OCTOBER 7, 2013 VOLUME 20 NUMBER 38
Though we do not handle divorce cases at Fleming & Curti, PLC, we do find ourselves dealing with divorce, annulment, child support and spousal maintenance issues from time to time. One common question we see involves late-life marriages between a (sometimes) confused senior and a (sometimes, but not always) younger suitor. The questions sometimes come from the senior himself or herself (“I love my fiance, but can my children do anything to challenge this marriage?”) and sometimes from other family members (“Dad wants to marry his caretaker, but we children think she’s just taking advantage of a demented older man for his money. What can we do about it?”).
It is extremely difficult to generalize about these issues, since they are very, very fact dependent. When lawyers say “fact dependent,” incidentally, they usually mean that they anticipate that testimony will be conflicting, that litigants will hear only the part of the testimony that supports their own position, and that the cost, complexity and time spent on litigating the “fact dependent” questions will be substantial, perhaps even prohibitively so.

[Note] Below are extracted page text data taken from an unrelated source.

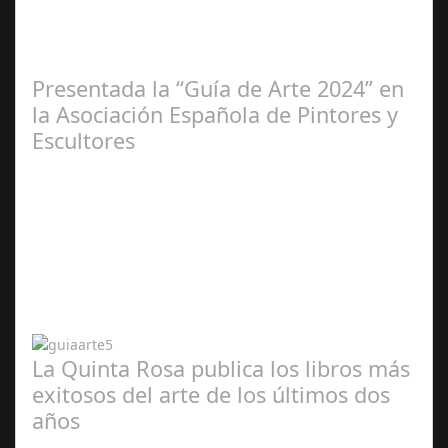
2025
Presentada la “Guía de Arte 2024” en
la Asociación Española de Pintores y
Escultores
Abr 20,
2024
La Quinta Rosa publica los libros más
exitosos del arte de los últimos dos
años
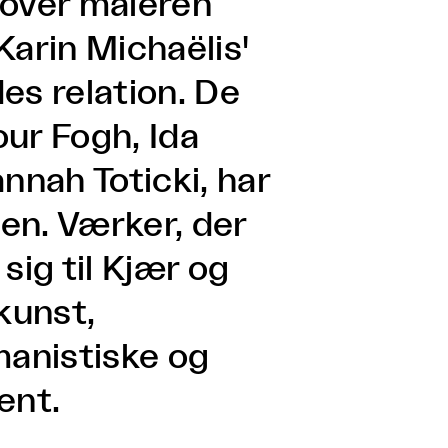
 over maleren
Karin Michaëlis'
es relation. De
our Fogh, Ida
nnah Toticki, har
gen. Værker, der
 sig til Kjær og
kunst,
anistiske og
ent.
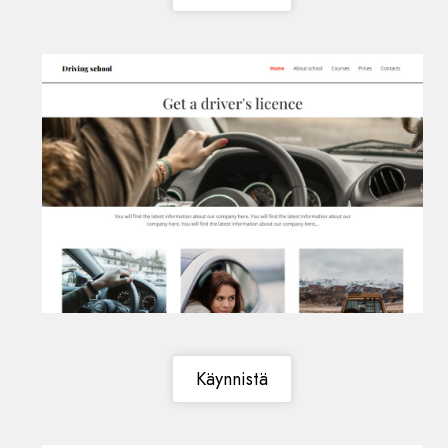
Käynnistä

There is one recurring legal question, though. If either spouse is incompetent (setting aside the definition of that very flexible word for a moment) at the time of a marriage, that marriage may be invalid. But the incompetent spouse is usually not the one challenging the validity of the marriage, and family members who do challenge it are often trying to set aside the marriage after the death of the incompetent spouse. In general terms, only spouses are permitted to litigate divorce, annulment and support questions, and the availability of divorce proceedings usually ends with the death of either spouse. So can family members challenge the validity of a marriage after the death of an allegedly incompetent spouse?
According to the Wisconsin Supreme Court, the answer is “yes.” Of course, Wisconsin cases do not carry direct authority in Arizona (or other states), but the rationale may be persuasive — so it’s worth describing the case even for an Arizona audience.
Naomi Latigue (not her real name) had been married for thirty years when her husband Larry died in 2001. They had not had any children together, but Larry had three children from his first marriage. Naomi had signed a will leaving her entire estate to Larry and, if he died before her, to his children — as if they were her own children (though she had never adopted them).
Several years after Larry’s death, Naomi suffered a stroke. It left her deeply affected — for purposes of the later Supreme Court decision, we can assume that her competence was marginal, at best. After what was probably another stroke in 2008, she was admitted to the hospital and then, two weeks later, discharged to a nursing home.
While she was at the nursing home, her live-in companion (of about five years — predating her first stroke) checked her out twice — first to get a marriage license and then, a week later, to get married before a local judge. He did not tell her family members about the plan or the fact of the marriage (they learned about it from her insurance carrier when making claims a few weeks later). Her step-daughter filed a guardianship petition and a temporary guardian of the person and of the estate (what we in Arizona would call a temporary conservator) was appointed. Naomi died a few days later, before the guardianship petition was resolved.
Wisconsin, like most states (perhaps all states) provides that a spouse who marries the decedent after their will is written is entitled to some share of the probate estate. Naomi’s new husband filed a probate petition, alleging that her original will could not be found but that in any event he was entitled to a share, and to appointment as personal representative. Naomi’s step-daughter filed a competing petition, seeking probate of a copy of Naomi’s will and arguing that the marriage was invalid.
The probate court considered arguments of the parties and ultimately ruled that the only way to challenge the validity of a marriage is by filing a petition to have it annulled. By state law (the same rule applies in Arizona) only the affected spouses can prosecute an annulment proceeding, and so there was no mechanism for Naomi’s step-daughter to challenge the validity of the will. Accordingly, Naomi’s husband was appointed as personal representative and awarded a share of her estate.
The Wisconsin Supreme Court reversed that holding, and remanded the case back to the probate court for a determination about whether the marriage was valid. It is true, wrote the Justices, that spouses can only challenge the validity of their marriage by filing an annulment petition, but that does not prevent a probate court from determining whether Naomi was competent to enter into the marriage. If she was not, said the court, the marriage was void from the moment it was entered into, and Naomi’s heirs could make that argument in the probate court. Estate of Laubenheimer, July 16, 2013.
Would the same principles apply in Arizona? Probably. Arizona does have one case with somewhat analogous facts and a similar result. In Estate of Rodriguez, a 2007 Arizona Court of Appeals case, the decedent had referred to herself as married and had signed a will leaving the bulk of her estate to her “husband.” After her death it developed that he had still been married to his first wife at the time of his marriage to the decedent, and so her family challenged the validity of the marriage. He argued that the probate court had no jurisdiction to void the marriage, since the couple had not resided in Arizona at the time of her death; the Court of Appeals, in language similar to the Wisconsin Supreme Court’s opinion in Naomi’s case, ruled that the probate proceeding was not an annulment petition but a separate challenge to a void marriage.